== Segment start ==

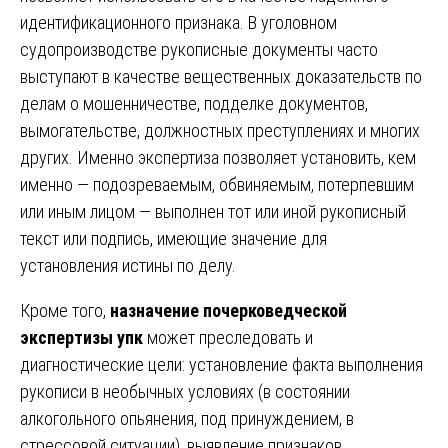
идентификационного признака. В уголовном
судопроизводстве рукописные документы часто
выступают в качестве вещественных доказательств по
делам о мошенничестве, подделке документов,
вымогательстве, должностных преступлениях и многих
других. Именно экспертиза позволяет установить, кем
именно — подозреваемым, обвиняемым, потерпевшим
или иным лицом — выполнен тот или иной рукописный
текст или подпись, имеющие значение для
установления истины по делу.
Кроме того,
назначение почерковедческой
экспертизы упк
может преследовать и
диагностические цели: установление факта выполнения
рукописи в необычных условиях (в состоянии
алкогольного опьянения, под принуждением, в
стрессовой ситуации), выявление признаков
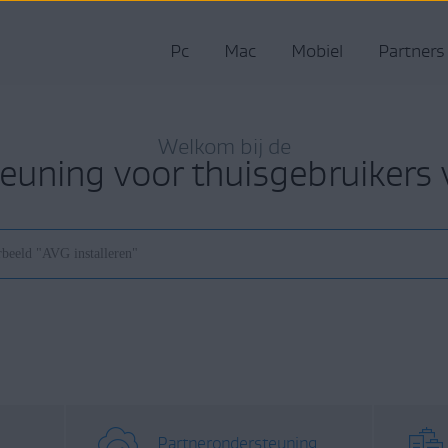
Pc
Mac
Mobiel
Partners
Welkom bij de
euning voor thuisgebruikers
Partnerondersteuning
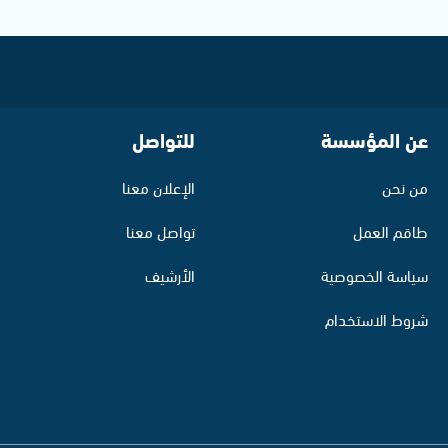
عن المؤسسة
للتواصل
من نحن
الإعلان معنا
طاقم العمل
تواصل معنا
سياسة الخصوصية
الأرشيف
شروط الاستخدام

== Segment end ==

* _Instructions to follow_
The pictures in the entries above should be left out; all else must be copied exactly.

* _Response box_
идентификационного признака. В уголовном
судопроизводстве рукописные документы часто
выступают в качестве вещественных доказательств по
делам о мошенничестве, подделке документов,
вымогательстве, должностных преступлениях и многих
других. Именно экспертиза позволяет установить, кем
именно — подозреваемым, обвиняемым, потерпевшим
или иным лицом — выполнен тот или иной рукописный
текст или подпись, имеющие значение для
установления истины по делу.
Кроме того,
назначение почерковедческой
экспертизы упк
может преследовать и
диагностические цели: установление факта выполнения
рукописи в необычных условиях (в состоянии
алкогольного опьянения, под принуждением, в
стрессовой ситуации), выявление признаков
Pc
Mac
Mobiel
Partners
Welkom bij de
euning voor thuisgebruikers
Partnerondersteuning
عن المؤسسة
للتواصل
من نحن
الإعلان معنا
طاقم العمل
تواصل معنا
سياسة الخصوصية
الأرشيف
شروط الاستخدام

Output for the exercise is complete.